## RECORDS SHOWN
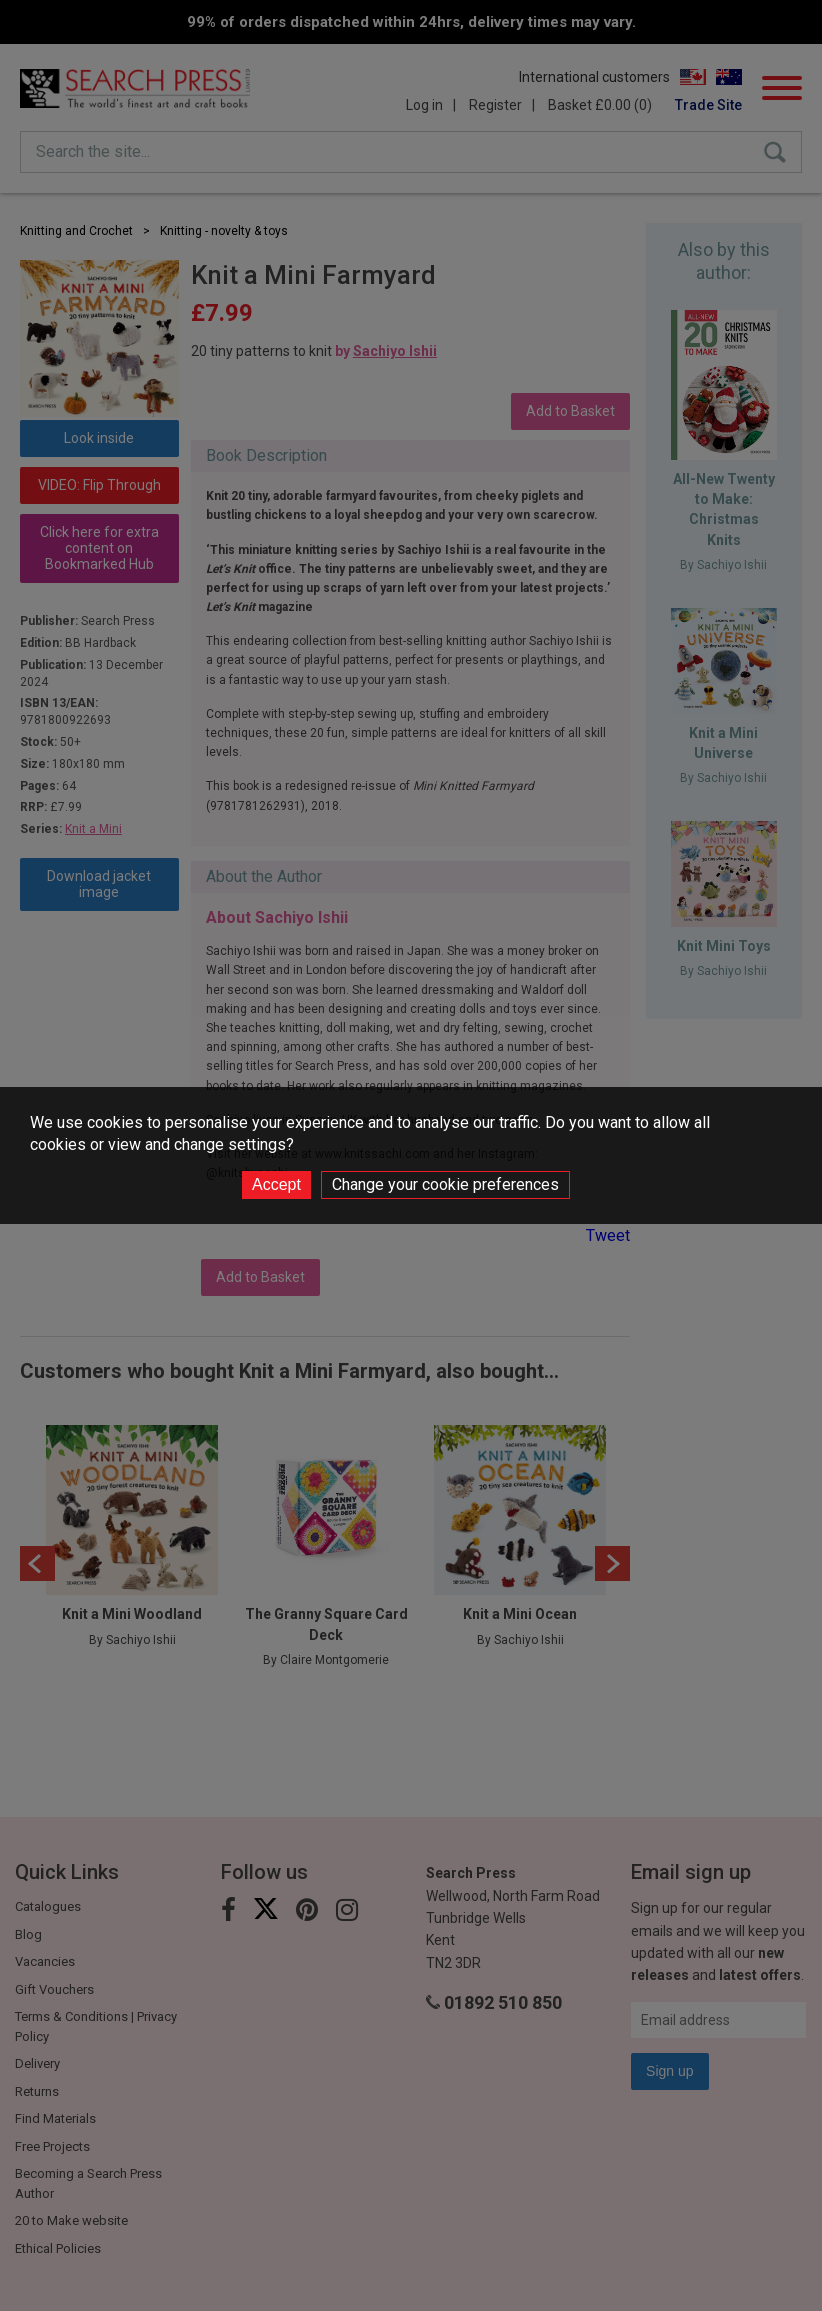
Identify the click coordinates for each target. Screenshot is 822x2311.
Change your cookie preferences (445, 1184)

* * *

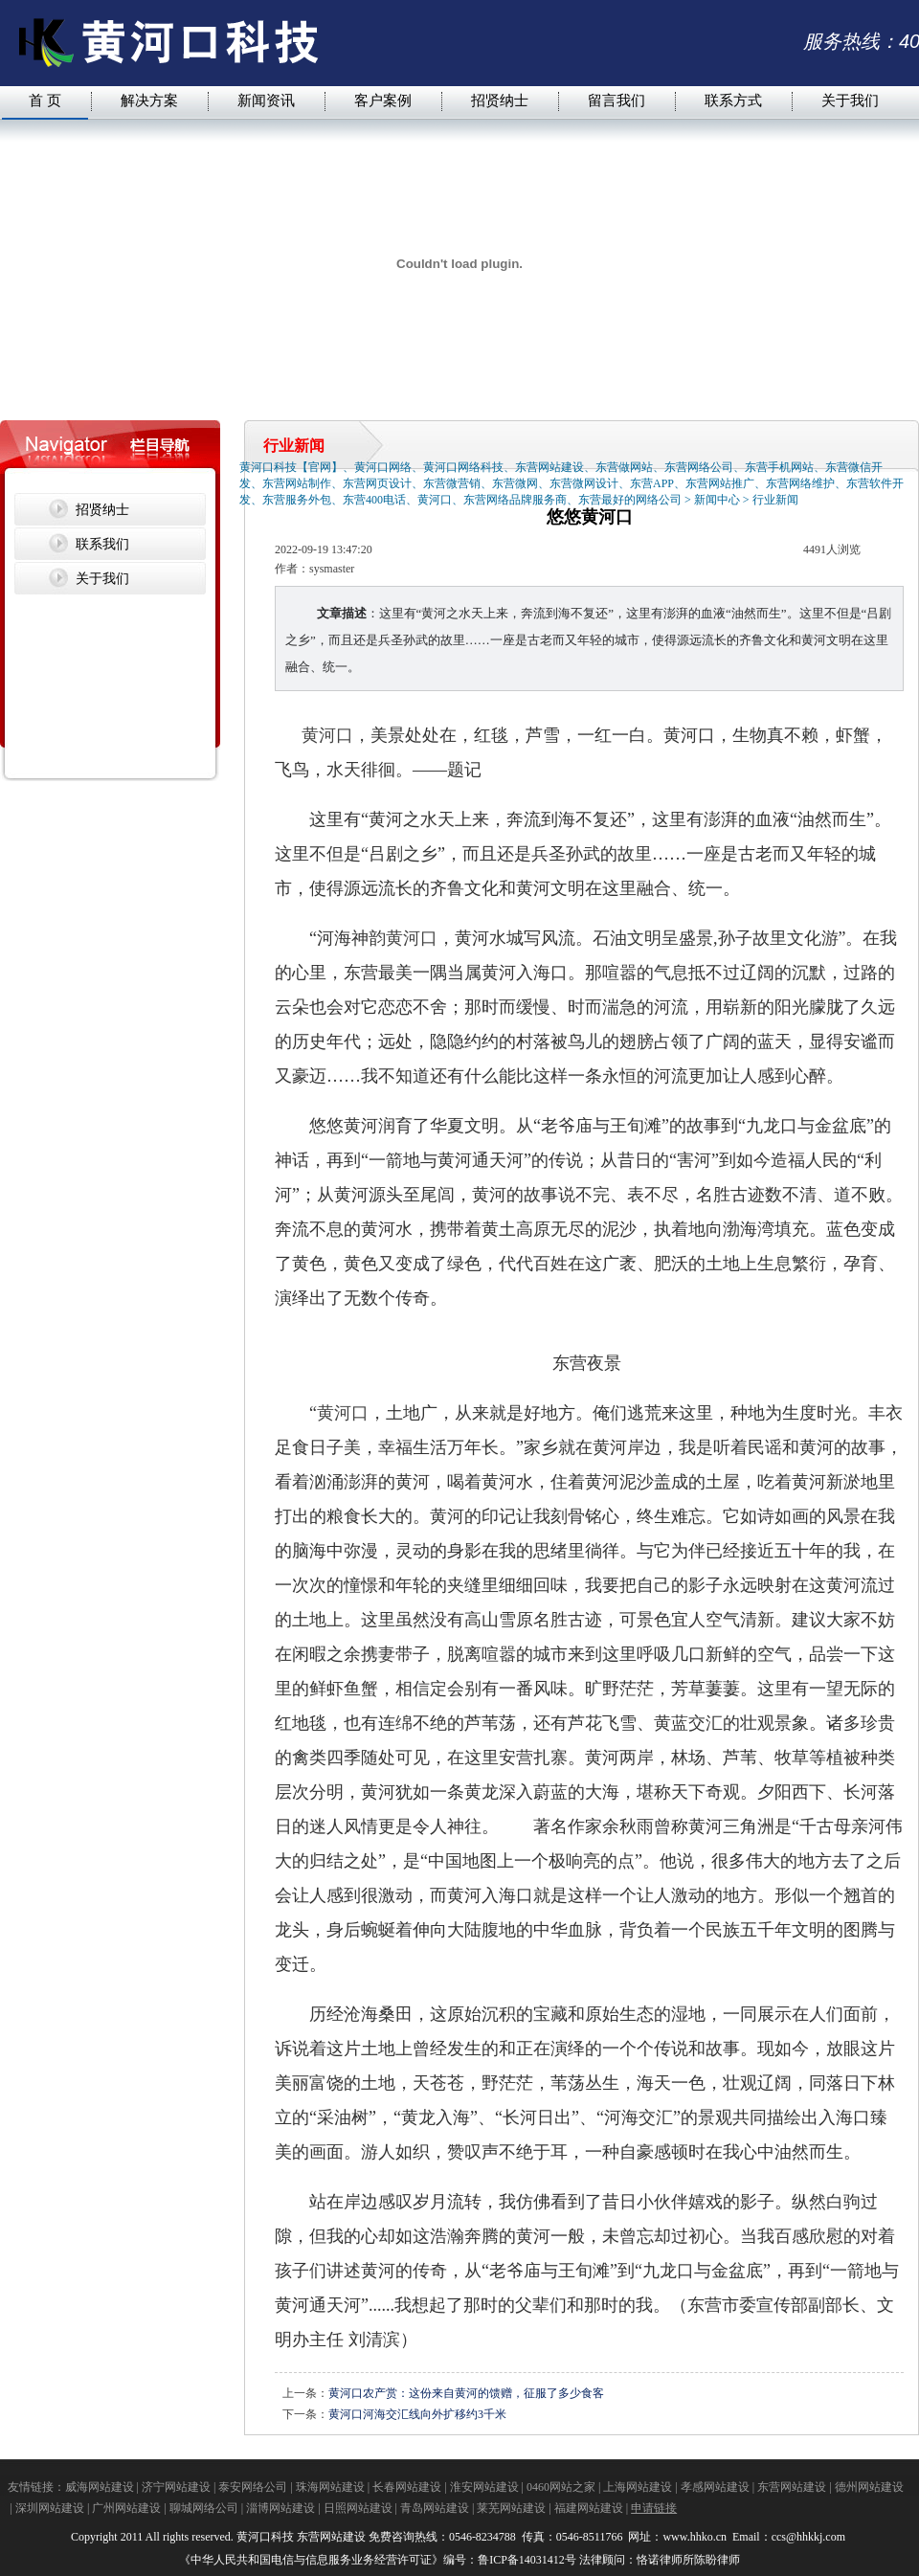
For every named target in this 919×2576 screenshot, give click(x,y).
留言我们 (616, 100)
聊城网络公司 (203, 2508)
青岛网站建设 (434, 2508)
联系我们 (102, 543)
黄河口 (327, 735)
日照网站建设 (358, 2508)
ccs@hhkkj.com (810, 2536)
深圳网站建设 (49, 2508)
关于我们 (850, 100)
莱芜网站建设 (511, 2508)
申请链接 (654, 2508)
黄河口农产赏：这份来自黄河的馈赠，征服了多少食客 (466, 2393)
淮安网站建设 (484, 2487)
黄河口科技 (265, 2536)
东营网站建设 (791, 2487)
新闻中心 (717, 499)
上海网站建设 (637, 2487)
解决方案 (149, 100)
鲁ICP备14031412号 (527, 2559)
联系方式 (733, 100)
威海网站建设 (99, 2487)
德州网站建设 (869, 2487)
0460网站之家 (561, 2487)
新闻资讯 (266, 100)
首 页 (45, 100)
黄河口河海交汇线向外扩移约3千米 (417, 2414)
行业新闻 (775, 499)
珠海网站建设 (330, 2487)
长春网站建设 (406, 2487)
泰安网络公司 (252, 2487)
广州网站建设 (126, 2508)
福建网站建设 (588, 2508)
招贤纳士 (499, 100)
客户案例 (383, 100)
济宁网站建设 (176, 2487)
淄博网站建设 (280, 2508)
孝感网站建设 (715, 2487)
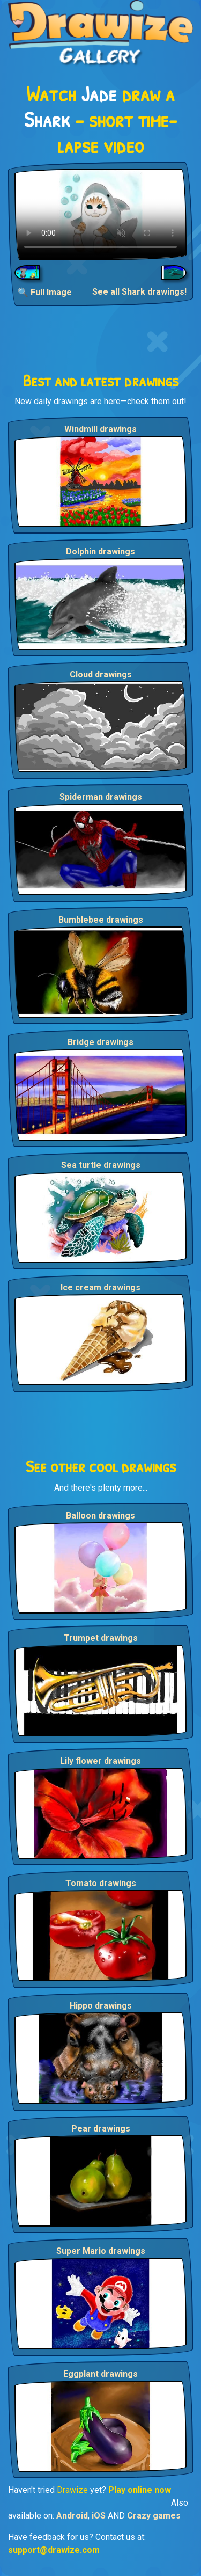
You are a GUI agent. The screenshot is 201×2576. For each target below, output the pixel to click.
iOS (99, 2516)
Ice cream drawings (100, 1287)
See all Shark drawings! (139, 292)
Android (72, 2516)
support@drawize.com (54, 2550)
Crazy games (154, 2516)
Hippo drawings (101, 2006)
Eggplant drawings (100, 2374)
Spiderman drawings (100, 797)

* * *

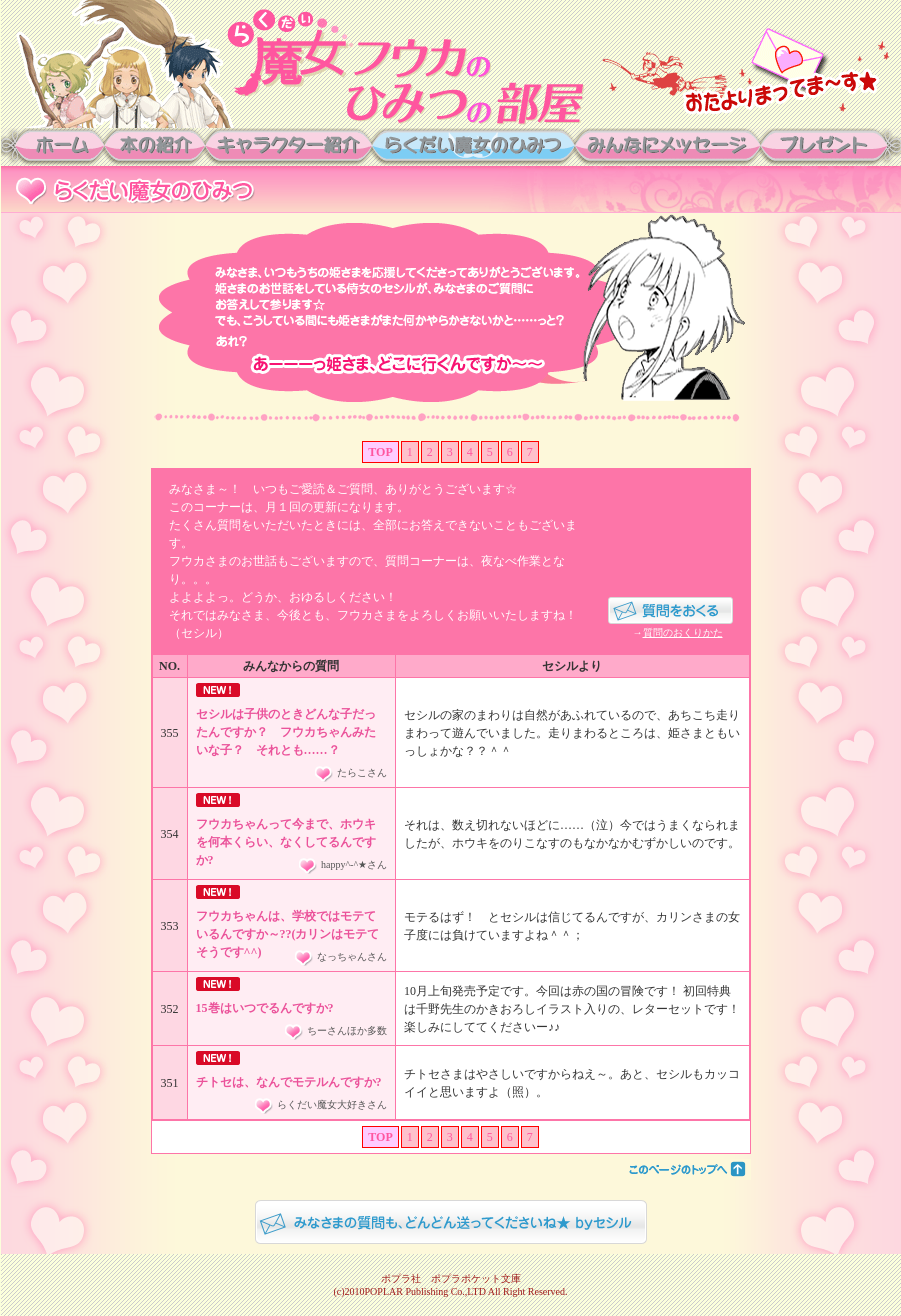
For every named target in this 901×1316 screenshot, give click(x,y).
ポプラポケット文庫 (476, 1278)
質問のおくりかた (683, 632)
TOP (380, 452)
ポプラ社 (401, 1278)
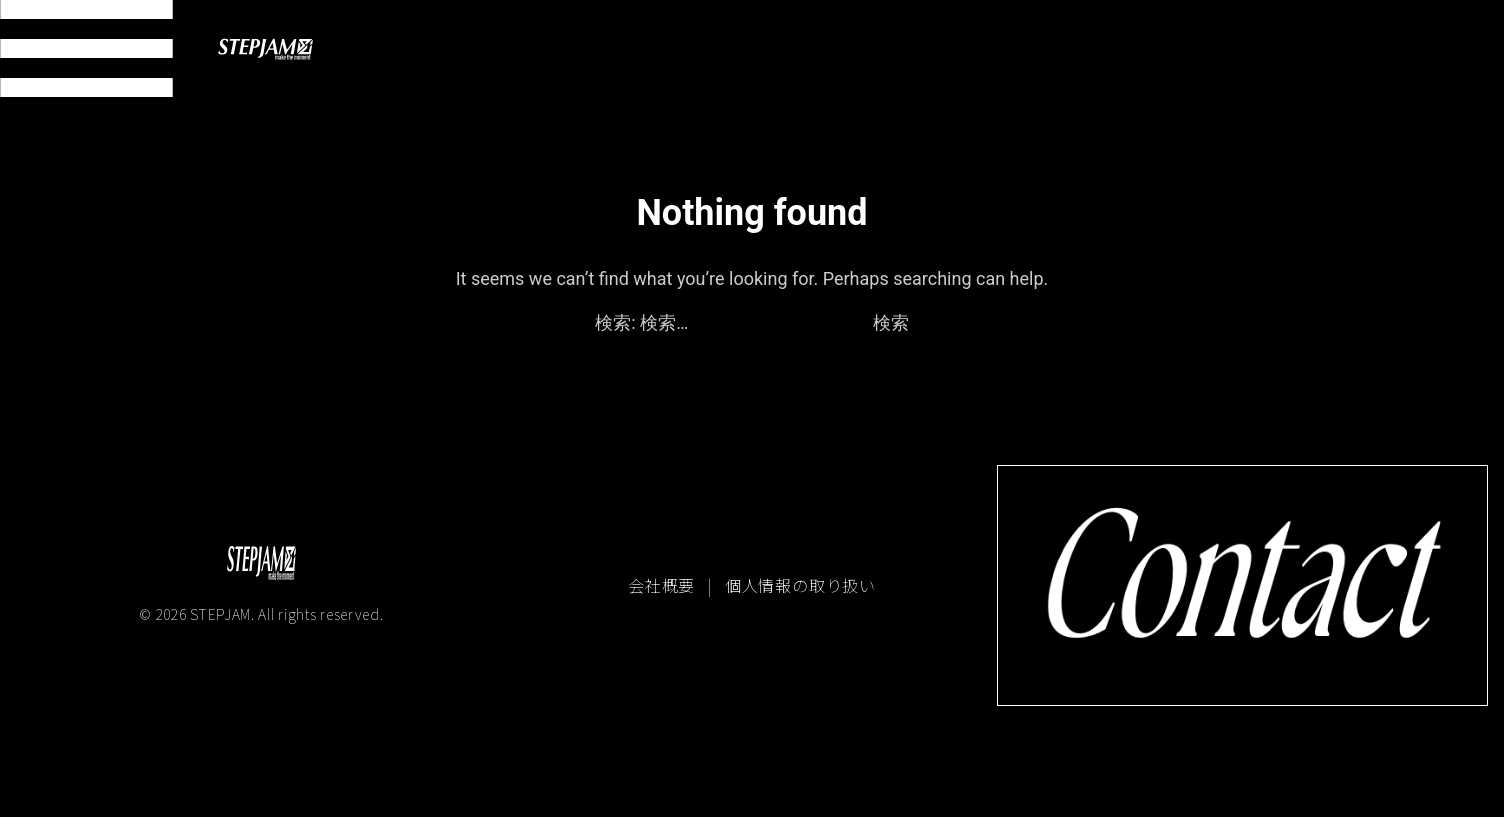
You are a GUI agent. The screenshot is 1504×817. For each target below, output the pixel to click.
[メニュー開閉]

## THE TASK
Leaving every picture aside, reproduce exactly the lines above from the one with "解决方案 (149, 100)" up to and including the one with "Spiderman drawings (100, 797)", and no others.

## THE ANSWER
解决方案 (149, 100)
鲁ICP备14031412号 (527, 2559)
联系方式 (733, 100)
威海网站建设 (99, 2487)
德州网站建设 (869, 2487)
0460网站之家 (561, 2487)
新闻资讯 (266, 100)
首 页 (45, 100)
黄河口河海交汇线向外扩移约3千米 (417, 2414)
行业新闻 (775, 499)
珠海网站建设 (330, 2487)
长春网站建设 (406, 2487)
泰安网络公司 (252, 2487)
广州网站建设 (126, 2508)
福建网站建设 (588, 2508)
招贤纳士 (499, 100)
客户案例 (383, 100)
济宁网站建设 (176, 2487)
淄博网站建设 (280, 2508)
孝感网站建设 (715, 2487)
You are a GUI agent. The screenshot is 201×2576. For each target below, output the pixel to click.
iOS (99, 2516)
Ice cream drawings (100, 1287)
See all Shark drawings! (139, 292)
Android (72, 2516)
support@drawize.com (54, 2550)
Crazy games (154, 2516)
Hippo drawings (101, 2006)
Eggplant drawings (100, 2374)
Spiderman drawings (100, 797)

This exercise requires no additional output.